Does our system of justice put too much power in the hands of unelected officials?Critics of activist courts suggest that the courts have adopted a legislative role and enforce broad social policies.

3 Answers

litteacher8's profile pic

litteacher8 | High School Teacher | (Level 3) Distinguished Educator

Posted on

Judges are supposed to be above politics. They are supposed to follow the law, but the law is not always easy to apply. This is where the idea of strict constructionism comes in. That means a judge interprets the law according to the constitution as written.
brettd's profile pic

brettd | High School Teacher | (Level 2) Educator Emeritus

Posted on

To me, the definition of an "activist judge" is any judge that issues a ruling a person doesn't like.  That is, it's all relative.  I agree that it's not a bad thing our judges are mostly unelected.  This gives them some freedom to interpret what is legal instead of merely what is popular.  It changes their focus more towards justice and less towards job preservation.

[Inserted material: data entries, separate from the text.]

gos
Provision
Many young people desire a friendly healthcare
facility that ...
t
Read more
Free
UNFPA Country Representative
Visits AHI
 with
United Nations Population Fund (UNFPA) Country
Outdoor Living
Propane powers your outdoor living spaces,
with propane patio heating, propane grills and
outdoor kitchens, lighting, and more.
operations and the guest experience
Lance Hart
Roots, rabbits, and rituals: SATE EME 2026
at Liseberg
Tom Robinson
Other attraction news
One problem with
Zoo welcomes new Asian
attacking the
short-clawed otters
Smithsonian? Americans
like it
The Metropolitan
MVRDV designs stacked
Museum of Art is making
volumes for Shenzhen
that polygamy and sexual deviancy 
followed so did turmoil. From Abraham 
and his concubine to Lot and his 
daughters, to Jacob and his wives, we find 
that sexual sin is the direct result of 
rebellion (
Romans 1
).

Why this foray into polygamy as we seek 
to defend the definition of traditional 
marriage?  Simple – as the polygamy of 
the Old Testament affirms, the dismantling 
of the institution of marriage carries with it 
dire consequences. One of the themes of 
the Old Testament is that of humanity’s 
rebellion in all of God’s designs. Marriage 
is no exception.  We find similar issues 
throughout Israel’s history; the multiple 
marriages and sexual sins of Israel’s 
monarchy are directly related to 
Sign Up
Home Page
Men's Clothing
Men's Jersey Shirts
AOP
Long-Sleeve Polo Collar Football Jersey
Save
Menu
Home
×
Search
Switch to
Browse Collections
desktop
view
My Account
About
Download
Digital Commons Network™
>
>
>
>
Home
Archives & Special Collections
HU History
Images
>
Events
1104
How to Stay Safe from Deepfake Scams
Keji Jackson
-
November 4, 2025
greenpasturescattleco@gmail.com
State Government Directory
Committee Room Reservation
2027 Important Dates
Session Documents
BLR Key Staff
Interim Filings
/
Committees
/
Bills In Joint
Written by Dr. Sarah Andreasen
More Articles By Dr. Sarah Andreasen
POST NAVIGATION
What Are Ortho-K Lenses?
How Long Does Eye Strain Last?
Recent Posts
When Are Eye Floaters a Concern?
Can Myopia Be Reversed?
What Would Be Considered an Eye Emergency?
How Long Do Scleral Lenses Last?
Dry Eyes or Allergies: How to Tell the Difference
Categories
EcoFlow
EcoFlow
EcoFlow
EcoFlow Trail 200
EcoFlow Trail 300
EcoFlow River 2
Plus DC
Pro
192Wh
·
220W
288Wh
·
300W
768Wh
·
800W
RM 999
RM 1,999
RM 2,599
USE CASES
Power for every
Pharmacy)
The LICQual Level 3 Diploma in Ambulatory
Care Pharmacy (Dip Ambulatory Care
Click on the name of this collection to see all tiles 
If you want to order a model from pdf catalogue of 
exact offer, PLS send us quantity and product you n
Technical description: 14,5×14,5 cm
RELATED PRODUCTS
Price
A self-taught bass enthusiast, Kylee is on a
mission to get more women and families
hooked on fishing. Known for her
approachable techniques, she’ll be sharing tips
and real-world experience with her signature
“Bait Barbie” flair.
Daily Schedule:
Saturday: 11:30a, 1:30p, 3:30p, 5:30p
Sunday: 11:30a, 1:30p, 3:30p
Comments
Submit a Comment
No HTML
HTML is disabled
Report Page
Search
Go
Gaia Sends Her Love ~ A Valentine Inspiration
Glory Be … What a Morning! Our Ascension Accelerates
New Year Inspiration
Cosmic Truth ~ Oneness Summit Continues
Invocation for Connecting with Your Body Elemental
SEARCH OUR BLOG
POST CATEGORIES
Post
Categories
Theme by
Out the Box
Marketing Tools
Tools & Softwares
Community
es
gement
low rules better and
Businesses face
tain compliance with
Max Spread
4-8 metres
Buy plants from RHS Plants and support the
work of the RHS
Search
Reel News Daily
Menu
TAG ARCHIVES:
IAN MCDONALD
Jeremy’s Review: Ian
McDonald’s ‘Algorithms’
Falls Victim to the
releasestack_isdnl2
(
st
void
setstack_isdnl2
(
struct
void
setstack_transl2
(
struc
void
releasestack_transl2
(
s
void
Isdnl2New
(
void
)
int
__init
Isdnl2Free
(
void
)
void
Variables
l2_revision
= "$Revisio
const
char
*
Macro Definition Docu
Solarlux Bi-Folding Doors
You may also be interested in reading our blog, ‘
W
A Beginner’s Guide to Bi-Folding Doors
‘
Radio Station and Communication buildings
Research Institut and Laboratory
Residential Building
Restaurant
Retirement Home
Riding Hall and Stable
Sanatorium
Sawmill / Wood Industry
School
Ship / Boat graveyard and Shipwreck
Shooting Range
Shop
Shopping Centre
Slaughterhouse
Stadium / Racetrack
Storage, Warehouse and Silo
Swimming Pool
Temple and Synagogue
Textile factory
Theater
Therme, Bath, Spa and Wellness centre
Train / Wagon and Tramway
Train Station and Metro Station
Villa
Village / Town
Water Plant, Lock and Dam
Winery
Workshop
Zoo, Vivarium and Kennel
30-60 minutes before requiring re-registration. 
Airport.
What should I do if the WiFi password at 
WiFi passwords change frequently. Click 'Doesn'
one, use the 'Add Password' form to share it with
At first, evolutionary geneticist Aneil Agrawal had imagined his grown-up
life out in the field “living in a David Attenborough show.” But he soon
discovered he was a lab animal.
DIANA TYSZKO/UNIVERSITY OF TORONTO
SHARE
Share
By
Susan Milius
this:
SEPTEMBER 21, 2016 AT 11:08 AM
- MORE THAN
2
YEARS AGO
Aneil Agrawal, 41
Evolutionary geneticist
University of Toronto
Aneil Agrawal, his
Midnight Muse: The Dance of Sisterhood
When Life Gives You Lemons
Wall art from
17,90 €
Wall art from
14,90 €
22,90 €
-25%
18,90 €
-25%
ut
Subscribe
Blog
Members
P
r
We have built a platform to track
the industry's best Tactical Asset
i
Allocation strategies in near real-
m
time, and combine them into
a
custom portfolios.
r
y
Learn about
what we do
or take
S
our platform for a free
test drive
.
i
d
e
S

In Washington State, we elect our Supreme Court justices, which to me has always seemed foolish.  This is the Supreme Court of the entire state, and the sole authority for interpreting our state's Constitution.  I want them competent much more than I want them popular and able to run a campaign or give a good speech.

pohnpei397's profile pic

pohnpei397 | College Teacher | (Level 3) Distinguished Educator

Posted on

I would argue that it does not, but that is, of course, only an opinion.

The way I see it, the courts are not all that free to act.  They cannot get out very far ahead of the mainstream of American political thought for fear of losing their credibility.

People who dislike "activist" judges point to things like the ban on school prayer or the Roe decision allowing abortion.  But these decisions are popular with large parts of the populace (not necessarily a majority, but close).  The courts do not go off making decisions that really fly in the face of public opinion.  This is, for example, why the Supreme Court did not rule on the "under God" part of the Pledge of Allegiance.  They did not want to look bad.

For a discussion of why this is, you could look at Gerald Rosenberg's book The Hollow Hope.